I remember my eating disorder (ED) because I thought it was diagnosed backwards—my technical diagnosis was ED-NOS (eating disorder not otherwise specified), the grab bag for folks who fail to fit squarely into anorexia nervosa, bulimia nervosa, or others in the DSM. I showed a combination of symptoms across the board. People kept asking me what the hell was wrong, but I couldn’t explain it to them. I wanted to be the best; wasn’t that worth it?

I remember the tingling trepidation as I entered St. Olaf Track and Field, knowing the team’s reputation of dogged determination and dinner plates heaped with spinach, one tiny chicken breast, and an apple. At that point, I had already traced the roots of eating disorders through my extended family – a genealogy of self-restriction and starvation – and knew I was gambling with my mental health as I did so.

To bring my weight up and convince myself to eat again, I told myself that if I wanted to reach my peak performance, I needed to properly fuel my body to do so. It’s technically an accurate statement, but it only put me in a new cycle of exercise dependence. Now, in order to justify eating anything, I had to exercise to “balance it out.”

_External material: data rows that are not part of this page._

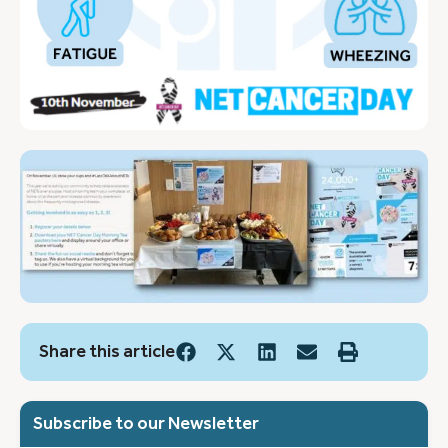
Share this article
Subscribe to our Newsletter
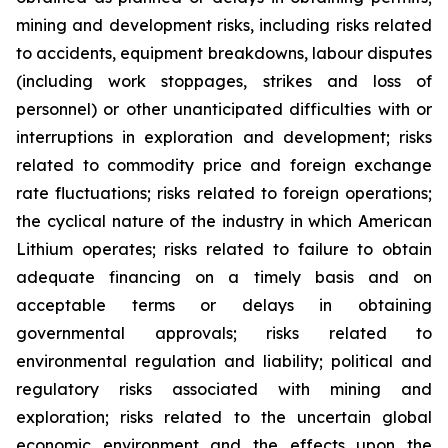
mining and development risks, including risks related
to accidents, equipment breakdowns, labour disputes
(including work stoppages, strikes and loss of
personnel) or other unanticipated difficulties with or
interruptions in exploration and development; risks
related to commodity price and foreign exchange
rate fluctuations; risks related to foreign operations;
the cyclical nature of the industry in which American
Lithium operates; risks related to failure to obtain
adequate financing on a timely basis and on
acceptable terms or delays in obtaining
governmental approvals; risks related to
environmental regulation and liability; political and
regulatory risks associated with mining and
exploration; risks related to the uncertain global
economic environment and the effects upon the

The fact that the running culture at Olaf seemed to quietly accept this sort of dependence only fueled my new habits. You quickly learned the runner’s hierarchy of needs—exercise came first, then a small plate of leafy greens and small protein portions just palatable enough to be vaguely satisfying before settling in for long hours of studying. There was always a reason to starve—you just had to want it enough.

This kind of thinking had served me well as a competitor, but alongside my ED, it bared its teeth when I barely hit 97 pounds on the scale.  

At this point, most folks I knew experienced depression alongside their eating disorder, a shadow side occupying the fringes of rules, naked collarbones, and syrupy apples. But my therapist, wise as ever, recognized my discombobulated ED as a symptom of deeper distress and worked to heal that divide through high school and college. Though slow, that method worked.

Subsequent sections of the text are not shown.